Parco archeologico dell’Appia Antica. Affiora un volto in pietra del II°- III° secolo

Redazione -
ROMA – Nell’area delle Tombe di Via Latina, nei giorni scorsi, è riaffiorato il volto di un dio o forse di un uomo divinizzato. Solo dopo attenta analisi si è capito che quel volto barbuto, scolpito nella pietra con maestria, era nascosto nelle fondamenta della basilica paleocristiana di Santo Stefano. Costruita intorno alla metà del V secolo d.C., la basilica di Santo Stefano in Via Latina rappresenta uno degli esempi più affascinanti della transizione tra il mondo tardoantico pagano e l’epoca cristiana. Situata all’interno del Parco archeologico dell’Appia Antica, si erge non lontano dal tracciato dell’antica Via Latina.

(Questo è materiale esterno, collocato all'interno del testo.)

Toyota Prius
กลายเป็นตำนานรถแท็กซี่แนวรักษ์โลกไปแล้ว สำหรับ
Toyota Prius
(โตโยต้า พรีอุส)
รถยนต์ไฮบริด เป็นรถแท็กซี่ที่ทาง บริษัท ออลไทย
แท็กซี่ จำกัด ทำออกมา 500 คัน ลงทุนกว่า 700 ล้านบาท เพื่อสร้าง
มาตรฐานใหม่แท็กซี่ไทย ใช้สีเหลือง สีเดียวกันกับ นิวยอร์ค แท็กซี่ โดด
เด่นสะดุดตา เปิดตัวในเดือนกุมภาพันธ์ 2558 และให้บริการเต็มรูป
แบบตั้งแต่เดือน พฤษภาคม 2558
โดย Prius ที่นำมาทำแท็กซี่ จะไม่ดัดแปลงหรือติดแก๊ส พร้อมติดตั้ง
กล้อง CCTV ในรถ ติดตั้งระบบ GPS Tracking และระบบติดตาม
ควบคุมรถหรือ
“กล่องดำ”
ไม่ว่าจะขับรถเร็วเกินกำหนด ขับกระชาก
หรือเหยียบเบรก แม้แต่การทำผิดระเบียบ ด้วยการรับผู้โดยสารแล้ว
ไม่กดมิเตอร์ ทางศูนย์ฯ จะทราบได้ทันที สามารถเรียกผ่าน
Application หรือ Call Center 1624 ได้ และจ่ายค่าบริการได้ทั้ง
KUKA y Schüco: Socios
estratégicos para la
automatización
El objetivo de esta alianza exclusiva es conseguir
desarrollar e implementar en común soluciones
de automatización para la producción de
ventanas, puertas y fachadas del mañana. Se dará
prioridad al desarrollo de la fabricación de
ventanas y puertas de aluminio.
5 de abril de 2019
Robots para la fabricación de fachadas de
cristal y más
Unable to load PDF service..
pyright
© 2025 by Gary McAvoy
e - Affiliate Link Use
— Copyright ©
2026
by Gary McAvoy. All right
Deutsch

Durante i lavori di consolidamento del pavimento della basilica, è stata rinvenuta (letteralmente murata) una testa scolpita in pietra, riutilizzata come materiale da costruzione in epoca medievale. Il frammento scultoreo, ancora coperto in parte da strati di malta, è stato immediatamente isolato e trasportato a Matera, presso l’Istituto Centrale per il Restauro, dove sarà sottoposto a complesse indagini diagnostiche, rilievi 3D, e tecniche di pulitura non invasive.
La qualità dell’opera è altissima. Il volto barbuto, con la bocca serrata e lo sguardo solenne rivolto leggermente verso il basso, rivela una sapienza scultorea che si colloca tra il II e il III secolo d.C., periodo aureo dell’arte imperiale romana. Ma chi rappresenta? Al momento, gli studiosi avanzano tre principali ipotesi iconografiche:
1. Giove (Jupiter). La più immediata associazione, data la maestosità e la barba fluente, è con Giove Ottimo Massimo, il re degli dei romani. Se così fosse, si tratterebbe di un frammento di una statua acrolitica o monumentale, probabilmente collocata in un santuario oggi perduto.
2. Serapide (Serapis). Un’altra suggestione affascinante porta all’identificazione con Serapide, divinità sincretica di origine egiziana, molto in voga nell’Impero romano a partire dal II secolo.
3. Filosofo o imperatore divinizzato. Non va scartata l’ipotesi che il volto non appartenga a una divinità, ma a un intellettuale o imperatore divinizzato, secondo la tradizione romana tardoimperiale. (https://stilearte.it)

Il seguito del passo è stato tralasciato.